Silivri, the ancient Greek Selymbria or Selybria (Σηλυ(μ)βρία), owed its historical importance to the natural harbor and its position on the major commercial roads. It was a colony of Megara founded on a steep 56 m high hill east of the bay, but excavations show that it was a Thracian settlement before it was a Greek colony.

According to Strabo, the city's name is a combination of the name of the mythological founder of the city, Selus, and the Thracian word that Strabo thought was used for polis, "bria". This, however, did not mean polis, and had another meaning.
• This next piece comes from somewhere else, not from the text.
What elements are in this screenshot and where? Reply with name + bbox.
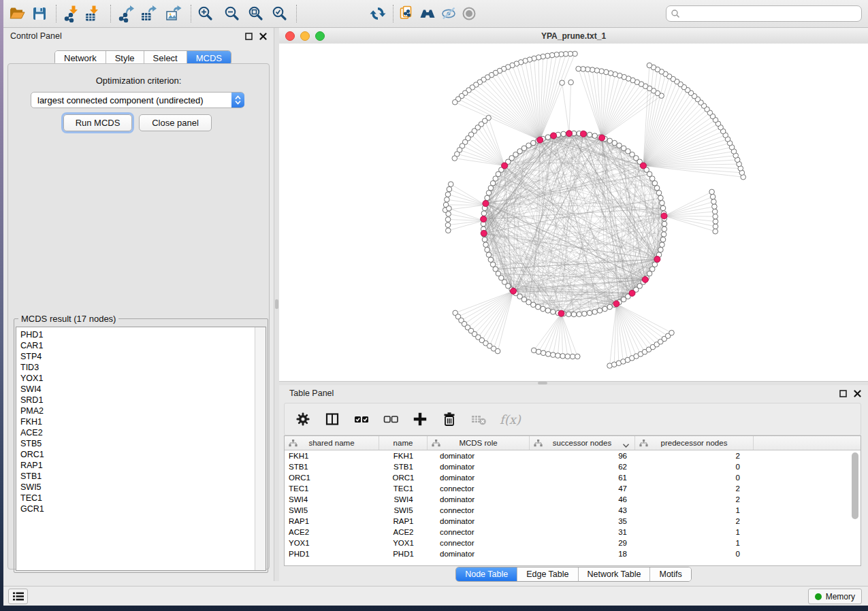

Selymbria is the birthplace of the physician Herodicus, and was an ally of the Athenians in 351 BC. Until the second half of the 2nd century BC, the city could preserve its autonomy, but after its neighbours Byzantium and Perinthos became more powerful, the city fell under their control during the next centuries. The settlement shrank into a village under the governance of the Roman Empire. In the early 5th century, the town was officially renamed Eudoxiopolis (Greek: Εὐδοξιόπολις), during the reign of the Byzantine emperor Arcadius (377–408), after his wife Aelia Eudoxia, though this name did not survive.

===Medieval===
In 805 AD, the Bulgarian Khan Kroum pillaged the town. In the late 9th century, Emperor Michael III constructed a fortress on the top of the hill, the ruins of which still remain, during an era in which the Byzantine Empire suffered attacks by Saracen corsairs and Rus raiders. With the Fourth Crusade, and the fall of Constantinople to the Latin Empire in 1204, the fortress fell in quick succession to the Latin Empire, Bulgarian, back to the Latins and finally was recaptured by the Byzantine successor state of the Empire of Nicaea in 1247, who were finally able to recapture Constantinople and restore the empire in 1261.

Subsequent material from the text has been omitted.